There are three billion letters in the human genome. These letters encode genes, our hereditary information, and give cells instructions to use genes. Yet there's a large part of the genome that doesn't really do anything and is not devoted to encoding proteins.

"In model organisms, like yeast or flies, scientists often generate mutations to determine which letters in a DNA sequence are needed for a particular gene to function," said Adam Sipel, one of the researchers, in a news release. "We can't do that with humans. But when you think about it, nature has been doing a similar experiment on a very large scale as species evolve. Mutations occur across the genome at random, but important letters are retained by natural selection, while the rest are free to change with no adverse consequence to the organism."

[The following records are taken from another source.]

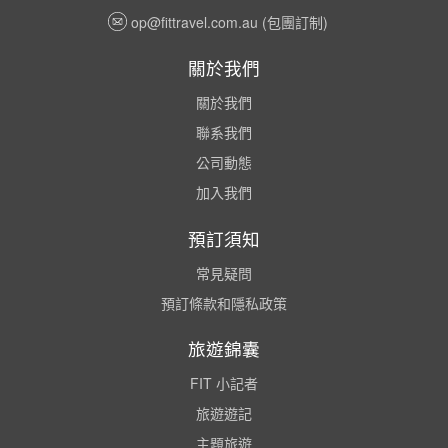
op@fittravel.com.au
(包團訂制)
關於我們
關於我們
聯系我們
公司動態
加入我們
預訂須知
常見疑問
預訂條款和隱私政策
旅遊錦囊
FIT 小記者
旅遊遊記
主題旅遊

Working off of this idea, the scientists began to work on the ENCODE Project, which provided the scientific community with information about genomic function over the last few years. Using the ENCODE data, the scientists examined combinations of biochemical tags. The combinations of these tags revealed several hundred different classes of sites within the genome each having a potentially different role in genomic activity.

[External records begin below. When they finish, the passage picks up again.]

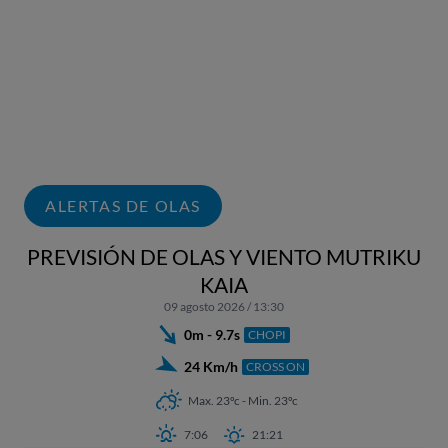
ALERTAS DE OLAS
PREVISIÓN DE OLAS Y VIENTO MUTRIKU
KAIA
09 agosto 2026 / 13:30
0m - 9.7s
CHOPI
24 Km/h
CROSS ON
Max. 23ºc - Min. 23ºc
7:06
21:21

Then, the scientists turned to their previously developed computation model, called INSIGHT. This allowed them to analyze how much the sequences in these classes had varied over both short and long periods of evolutionary time.

In the end, the researchers found that, at most, only about 7 percent of the letters in the genome are functionally important. The findings will allow researchers to isolate functionally important sequences in diseases much more rapidly. Most genome-wide studies implicate massive regions, containing tens of thousands of letters, associated with disease. This study, though, reveals which letters in these sequences are actually functional.

The findings are published in the journal Nature Genetics.